Sua escrita tem certa rispidez e crueza. Para os desavisados, ler a poesia marginal, lo-fi do Cidade é como pisar em espinhos, descalço. O sangramento é quase inevitável. Em compensação os seus leitores certamente gostarão de sentir essa dor.
A poesia transcendental, transcarnavalesca e original do poeta leopoldense vai além, e é uma punhalada certeira no coração da literatura banal, acostumada a lirismos fáceis, a metáfora arcaicas. É um soco na boca do estômago dos puritanos adeptos de versinhos de amor. Mais: Cohab Goya é um chega para lá na linha de montagem comercial literária, acostumada a produzir livros engessados que visam o lucro acima da arte.
Se a poesia fosse uma igreja, Bukowski, Whitman, Ginsberg, Blake, Leminski seriam seus profetas. Cidade, por sua vez, certamente é candidato a beato. Basta que não caia na tentação do sentimentalismo e um dia poderá ser santo.

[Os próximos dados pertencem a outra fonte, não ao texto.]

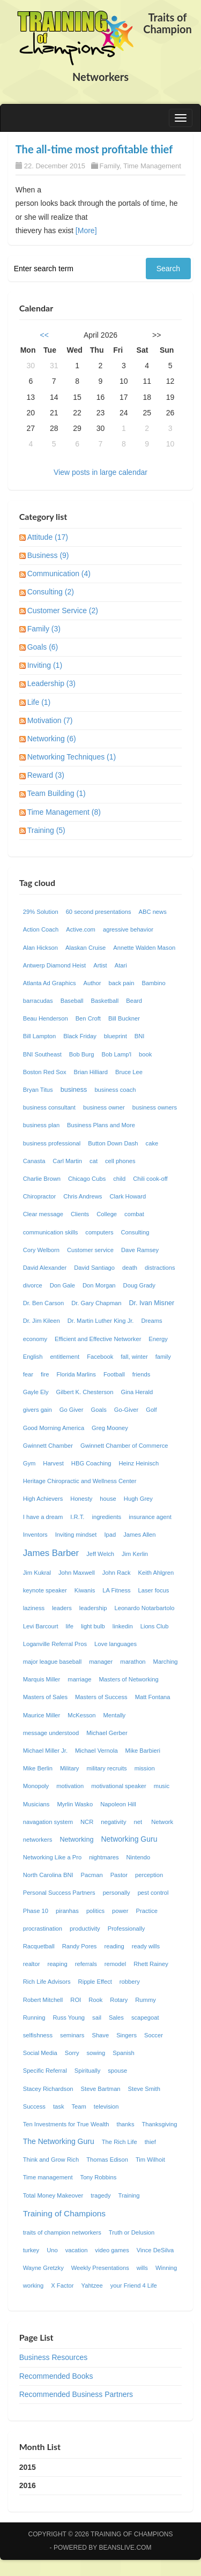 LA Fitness (116, 1590)
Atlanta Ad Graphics (49, 983)
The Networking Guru (58, 2141)
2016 (27, 2485)
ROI (75, 2000)
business (74, 1089)
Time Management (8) (64, 812)
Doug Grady (139, 1285)
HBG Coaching (91, 1463)
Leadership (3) (51, 683)
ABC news (153, 912)
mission (145, 1768)
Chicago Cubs (87, 1178)
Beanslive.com (125, 2547)
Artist (100, 965)
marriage (79, 1679)
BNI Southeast (42, 1054)
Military (69, 1768)
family (163, 1356)
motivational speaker (118, 1786)
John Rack (116, 1572)
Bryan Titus (38, 1089)
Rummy (145, 2000)
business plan (41, 1125)
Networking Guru (129, 1839)
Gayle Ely (36, 1392)
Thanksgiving (159, 2124)
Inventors (35, 1534)
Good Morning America (53, 1428)
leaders (62, 1608)
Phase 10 (35, 1911)
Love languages (115, 1644)
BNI (140, 1036)
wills (142, 2268)
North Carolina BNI (48, 1875)
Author (92, 983)
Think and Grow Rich (51, 2159)
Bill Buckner (124, 1018)
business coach (115, 1089)
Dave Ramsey (140, 1250)
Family (110, 166)
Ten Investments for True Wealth (66, 2124)
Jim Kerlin (135, 1554)
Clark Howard (127, 1196)
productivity (85, 1928)
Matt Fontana (152, 1697)
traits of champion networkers (62, 2232)
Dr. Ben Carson (43, 1303)
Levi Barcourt (40, 1626)
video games (112, 2250)
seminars (72, 2035)
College (106, 1214)
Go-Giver (126, 1409)
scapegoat (145, 2017)
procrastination (42, 1928)
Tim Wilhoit (150, 2159)
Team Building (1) (56, 793)
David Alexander (44, 1267)
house (108, 1498)
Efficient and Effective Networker (98, 1339)
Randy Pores (79, 1946)
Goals (99, 1409)
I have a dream (43, 1517)
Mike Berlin (38, 1768)
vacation (76, 2250)
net (138, 1822)
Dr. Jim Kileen (41, 1320)
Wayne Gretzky (43, 2268)
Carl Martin (67, 1161)
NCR (86, 1822)
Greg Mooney (110, 1428)
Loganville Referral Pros (55, 1644)
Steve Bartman (101, 2089)
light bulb (93, 1626)
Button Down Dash (113, 1143)
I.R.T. (77, 1517)
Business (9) (48, 555)
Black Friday (79, 1036)
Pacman (92, 1875)
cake (152, 1143)
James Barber (51, 1553)
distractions (160, 1267)
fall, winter (134, 1356)
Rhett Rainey (150, 1964)
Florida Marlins (76, 1374)
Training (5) (46, 830)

Para quem quiser saber mais sobre a sua poesia, ele produziu em 2020 uma série de vídeos chamado PALIATIVOS PSÍQUICOS. São 10 videopoesias produzidas por ele (poesia e voz) e Ícaro Estivalet (som e imagem) com auxílio do edital emergencial para cultura do município de São Leopoldo/RS.
Os vídeos com os poemas podem ser encontrados no Canal Freak Sound: https://www.youtube.com/channel/UC2NctHO0b1X976Tlh2F5EfA
Abaixo 3 poemas de Everton Cidade extraídos do livro Cohab Goya:
2/.
Uma diáspora
Uma
Em pobreza
Que nos adora
Em fraqueza
Nos acavalou
Com a gentileza
De uma espora
Nessas casas feitas à faca
Nesses prédios onde cama é maca
Fomos realeza por uma hora
Mas a tragédia
Nos namora.
...
14/.
Proezas
Pra catar
Beleza alheia
Ouvindo rock ruim
Achando bom
Era o que tínhamos
E com uma cachacinha
Era bom assim
Fins de semana
De santa ceia
Pra maldizer
Em amor quem nos chateia
...
1/.
Cohab, que tão pouco
Se sabe os segredos
Fui serpente desde cedo
Fui o louco, a mãe do medo
O menino afiando os dedos
Roubando carros
Com dor de dente
Trampando
Onde meu pai era gerente
Filho de loba mamando
Tetas das gentes
Que a tristeza segue
Bancando
Como cabelos
Presos num pente.
Sobre
Everton Luiz Cidade é músico e escritor, natural de São Leopoldo/RS. Publicou os livros Santo Pó/p (MAKBO Editora), QuiÓ (oVo e GoDie), Bonde Transmutóide (Vibe Tronxa Comix) e ApareCida (Meu Santo Vendedor). Escreve nos blogs das rádios Armazém e Rockpedia e nos jornais No Palco e Seguinte.